Après la tentative manquée de l’Entente de forcer le blocus des détroits ottomans et de prendre Constantinople (Istanbul), Londres renforça ses moyens militaires en Egypte, notamment grâce à des troupes de ses possessions impériales : Inde, Australie et Nouvelle-Zélande. Ces forces commencèrent à progresser vers le nord en 1917, au moment où les moyens dont disposait l’armée ottomane pour ravitailler, équiper et transporter ses propres troupes étaient tombés à un niveau dangereusement bas. La révolution russe soulagea quelque peu le front ottoman du Caucase, ce qui permit aux Ottomans de contenir les Britanniques jusqu’à la moitié de l’année 1917. Mais, en décembre, les Britanniques s’emparaient de Jérusalem.
La guerre a-t-elle provoqué la chute de l’empire et l’avènement du kémalisme ? Ou bien l’Empire turc se serait-il désagrégé même sans la guerre ?
Il est impossible de savoir ce qui se serait passé si l’Empire ottoman n’avait pas pris part à une guerre totale en 1914. Il est important cependant de ne pas considérer que c’est l’issue de la première guerre mondiale qui lui a été fatale. Car les guerres des Balkans et la première guerre mondiale ont porté au pouvoir le CUP et lui ont permis de mettre en œuvre sa vision de l’avenir. Or, l’établissement d’une population musulmane homogène en Anatolie faisait partie de cette vision.
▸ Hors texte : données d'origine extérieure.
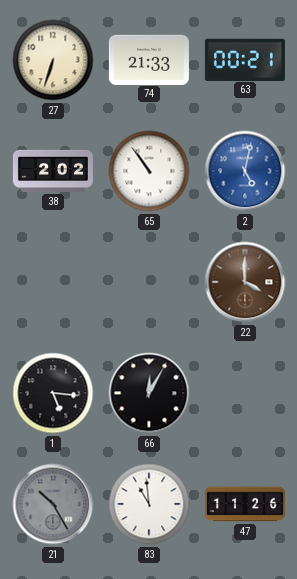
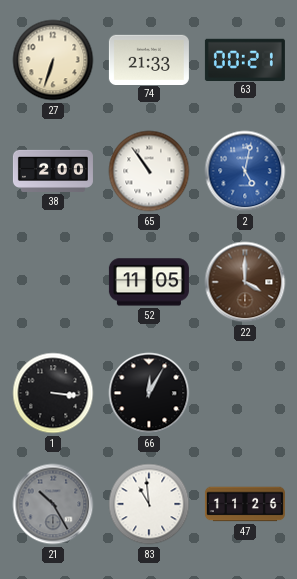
38: 2:02 -> 2:00
52: none -> 11:05
1: 5:16 -> 3:16
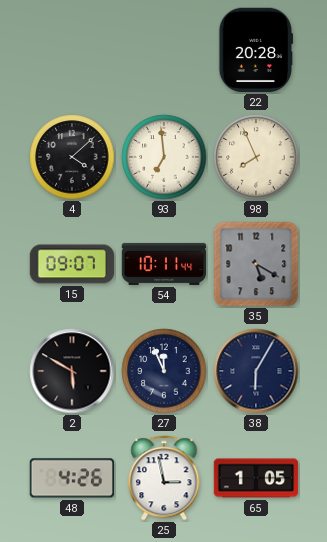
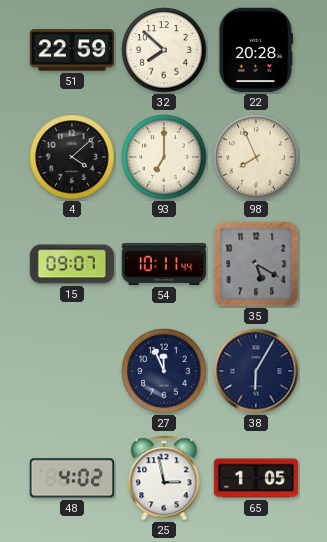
51: none -> 22:59
32: none -> 7:52
93: 6:59 -> 7:00
2: 5:50 -> none
48: 4:26 -> 4:02
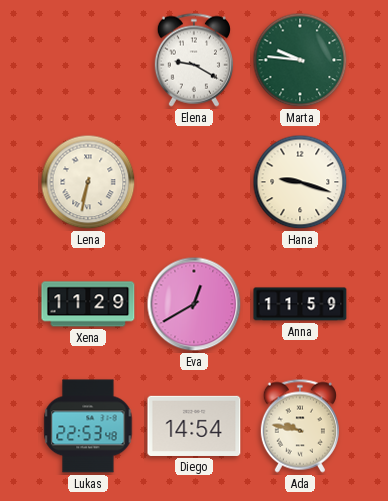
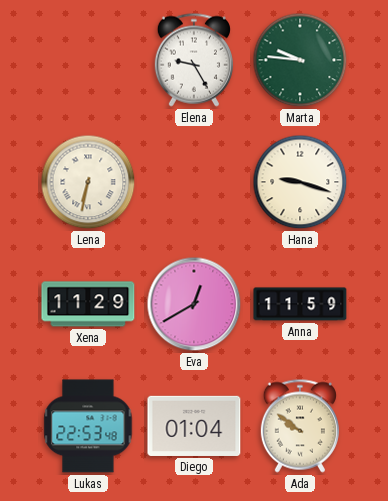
Elena: 9:20 -> 9:25
Diego: 14:54 -> 01:04
Ada: 9:47 -> 9:51
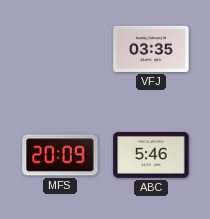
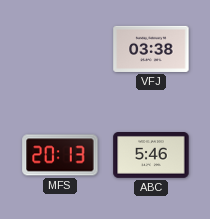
VFJ: 03:35 -> 03:38
MFS: 20:09 -> 20:13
Quelles traces la guerre a-t-elle laissées dans la politique actuelle de la Turquie et dans l’opinion publique ? A-t-elle favorisé le nationalisme ? Nourrit-elle une nostalgie de l’empire, ressuscitée par les tentatives d’hégémonie économique de l’AKP [Adalet ve Kalkınma Partisi, actuellement au pouvoir] ? A-t-elle motivé une réaffirmation du kémalisme au travers du désir d’Ankara d’intégrer l’Union européenne ?
Les séquelles de cette guerre restent très fortes aujourd’hui encore en Turquie, et elles continuent de peser sur la politique intérieure et extérieure turque. Les politiciens invoquent cette guerre pour exhorter à l’unité nationale et à la loyauté envers l’Etat. Dans le discours public, on fait référence à cette guerre comme à un moment déterminant de l’histoire « turque » plutôt qu’ottomane. Le récit qu’on en fait met en valeur la résistance « turque » contre les adversaires tant intérieurs qu’extérieurs. Les remises en cause de l’autorité de l’Etat ont été durant tout le XXe siècle et sont aujourd’hui encore comparées aux années de guerre. La guerre – Gallipoli et Mustafa Kemal en particulier – incarnent à la fois la naissance et le salut de la « nation turque » et la confrontation actuelle de la Turquie avec un système international hostile. Aujourd’hui, beaucoup des reliquats de la guerre, qui, a priori, pourraient sembler contradictoires, sont associés. Le kémalisme, l’identité musulmane, le désir de voir la Turquie jouer un rôle économique plus important au Moyen-Orient et en Afrique du Nord et le processus d’intégration à l’Union européenne ne font plus qu’un, et le fil directeur de cette idéologie, c’est l’expansion du pouvoir économique et politique et la victoire aux élections.